▸ Required action
Retrieve all lines below that have the string "έχει".
(Beginning of Exercise material)
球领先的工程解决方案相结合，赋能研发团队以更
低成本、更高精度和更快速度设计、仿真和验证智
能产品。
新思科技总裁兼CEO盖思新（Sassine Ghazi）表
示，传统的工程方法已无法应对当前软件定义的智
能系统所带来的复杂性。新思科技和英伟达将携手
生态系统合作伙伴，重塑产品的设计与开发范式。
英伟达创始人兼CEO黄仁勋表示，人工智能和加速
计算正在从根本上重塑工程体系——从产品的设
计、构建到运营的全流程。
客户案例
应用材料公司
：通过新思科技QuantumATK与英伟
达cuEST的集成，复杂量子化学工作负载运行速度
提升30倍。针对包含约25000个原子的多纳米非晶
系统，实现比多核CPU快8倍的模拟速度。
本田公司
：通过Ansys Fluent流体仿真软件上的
(End of Exercise material)
(Beginning of Exercise material)
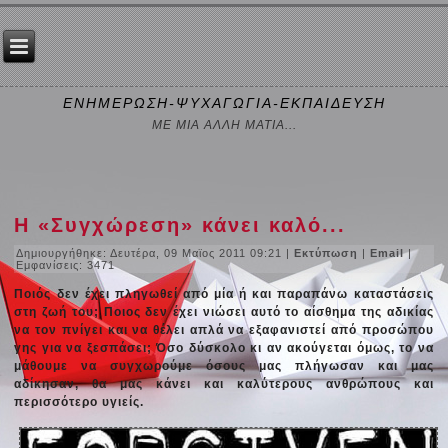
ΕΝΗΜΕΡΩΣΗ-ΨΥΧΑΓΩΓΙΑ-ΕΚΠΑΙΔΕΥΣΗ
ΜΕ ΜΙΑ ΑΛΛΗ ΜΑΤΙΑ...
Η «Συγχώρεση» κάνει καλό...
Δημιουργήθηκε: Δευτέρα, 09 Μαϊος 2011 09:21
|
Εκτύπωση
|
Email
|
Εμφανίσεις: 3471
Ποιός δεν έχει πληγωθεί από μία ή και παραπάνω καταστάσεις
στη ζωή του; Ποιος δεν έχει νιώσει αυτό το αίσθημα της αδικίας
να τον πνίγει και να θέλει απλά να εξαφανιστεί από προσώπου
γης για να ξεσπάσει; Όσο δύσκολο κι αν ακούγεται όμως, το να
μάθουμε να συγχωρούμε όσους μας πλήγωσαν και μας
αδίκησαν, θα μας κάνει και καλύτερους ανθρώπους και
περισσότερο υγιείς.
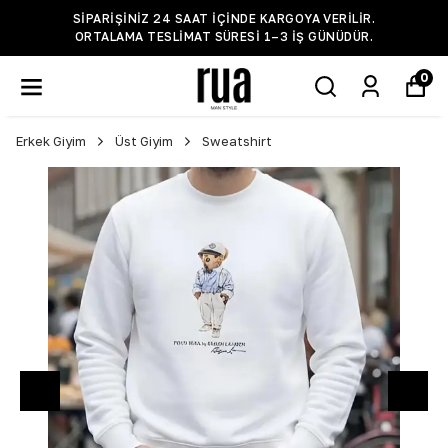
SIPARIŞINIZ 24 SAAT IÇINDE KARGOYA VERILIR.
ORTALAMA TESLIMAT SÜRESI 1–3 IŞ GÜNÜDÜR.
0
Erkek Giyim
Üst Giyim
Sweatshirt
(End of Exercise material)
▸ Answer below
Ποιός δεν έχει πληγωθεί από μία ή και παραπάνω καταστάσεις
στη ζωή του; Ποιος δεν έχει νιώσει αυτό το αίσθημα της αδικίας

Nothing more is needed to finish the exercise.